CakapCakap – Cakap People! Musim pendakian Gunung Fuji, puncak tertinggi di Jepang, dibatalkan tahun ini, setelah pejabat setempat mengumumkan pada hari Jumat, 22 Mei 2020, bahwa jalur pendakian akan tetap ditutup selama musim panas karena wabah virus corona.
Prefektur Shizuoka, yang mengelola tiga dari empat jalur yang menuju puncak Fuji menyampaikan pengumuman tersebut pada awal pekan lalu, menyusul pengumuman serupa oleh prefektur lain yang mengelola jalur keempat.
Shizuoka membuat keputusan untuk menutup jalur karena “tidak bisa menjamin keamanan para pandaki”.

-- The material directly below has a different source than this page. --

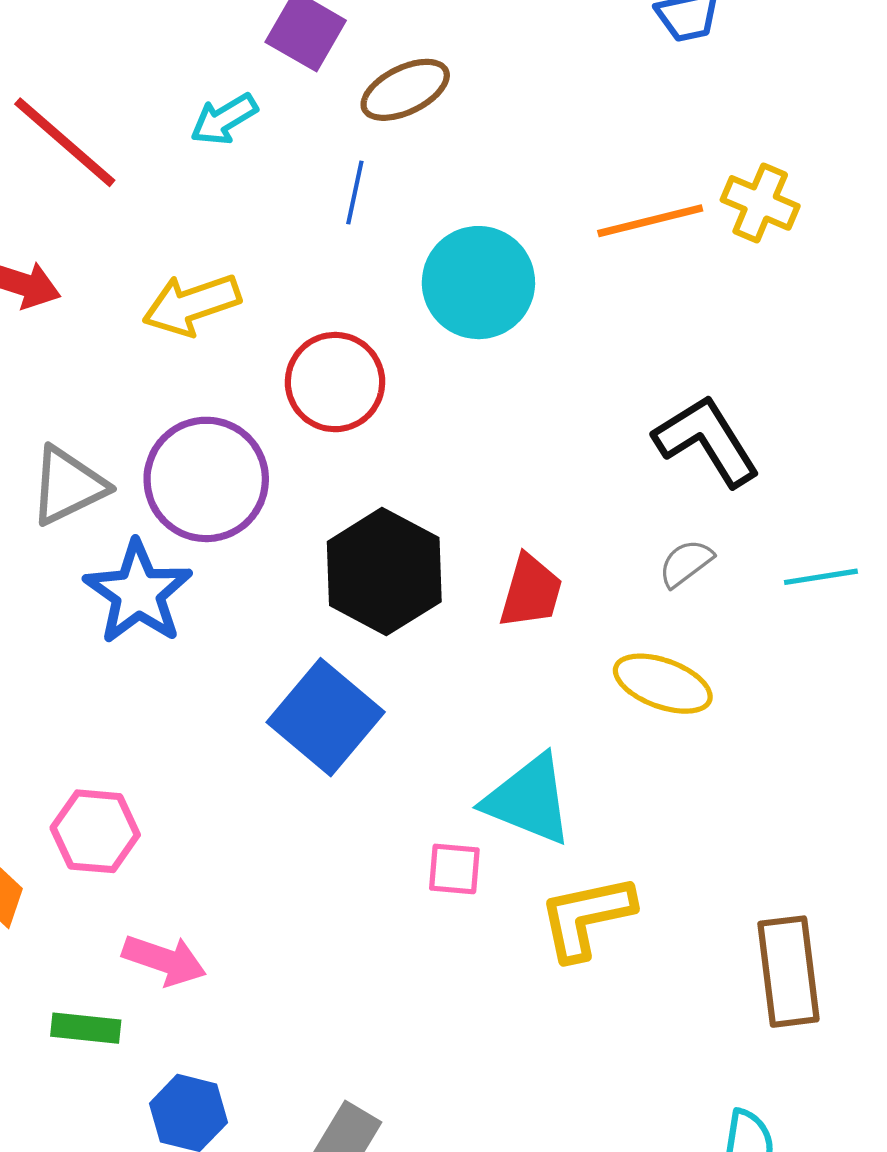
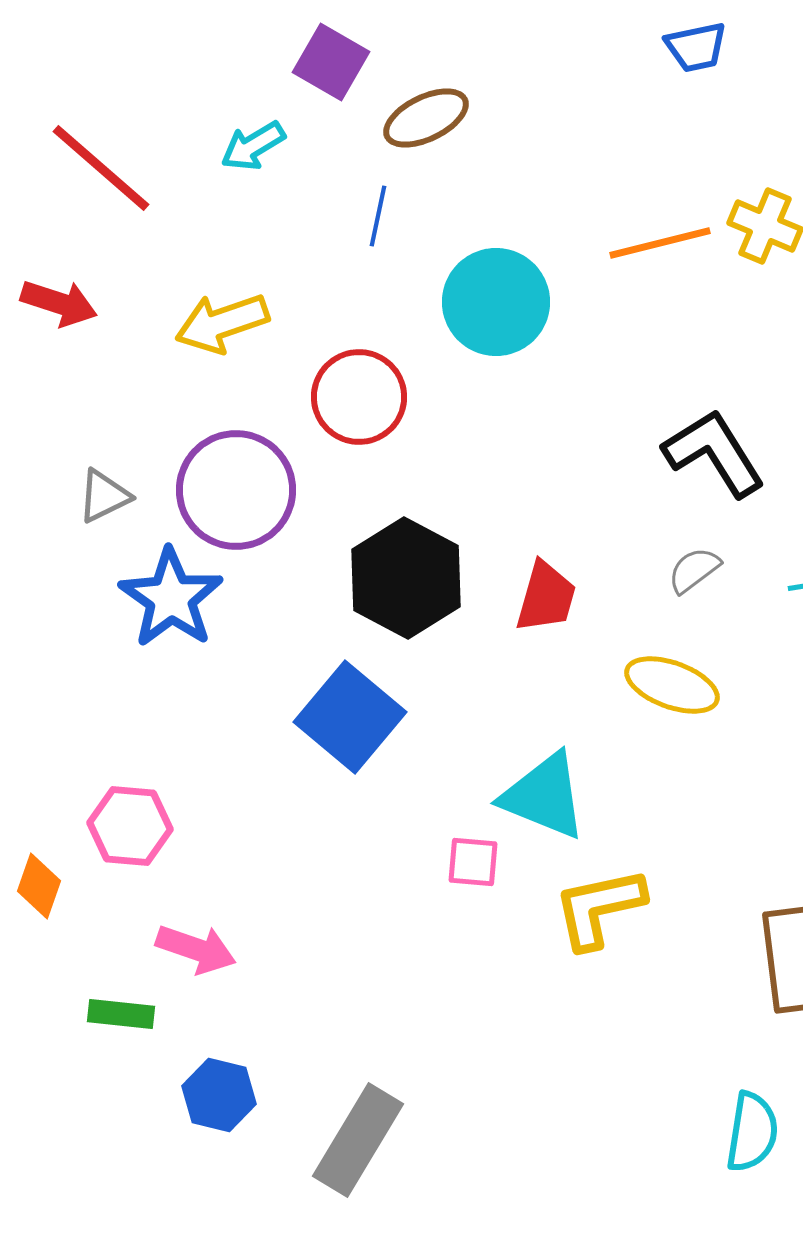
gray triangle: (68, 486) -> (104, 496), size x0.7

“Pasalnya, pondok-pondok dan pusat pertolongan pertama akan ditutup untuk mencegah penyebaran virus corona,” kata Yoshinari Nushida, kepala seksi untuk kantor pekerjaan umum Gunung Fuji, melansir Reuters, Senin, 25 Mei 2020.
Menurut Nushida, ini adalah pertama kalinya Shizuoka tidak membuka jalurnya untuk musim pendakian.
Terletak sekitar 130 kilometer barat Tokyo, Gunung Fuji menjulang setinggi 3.776 meter dan menjadi daya tarik bagi banyak pendaki dan turis selama musim pendakian.
Gunung Fuji paling bagus dikunjungi dari Juli hingga September.
Sekitar 236 ribu orang mendaki gunung tahun lalu, menurut Kementerian Lingkungan Hidup Jepang.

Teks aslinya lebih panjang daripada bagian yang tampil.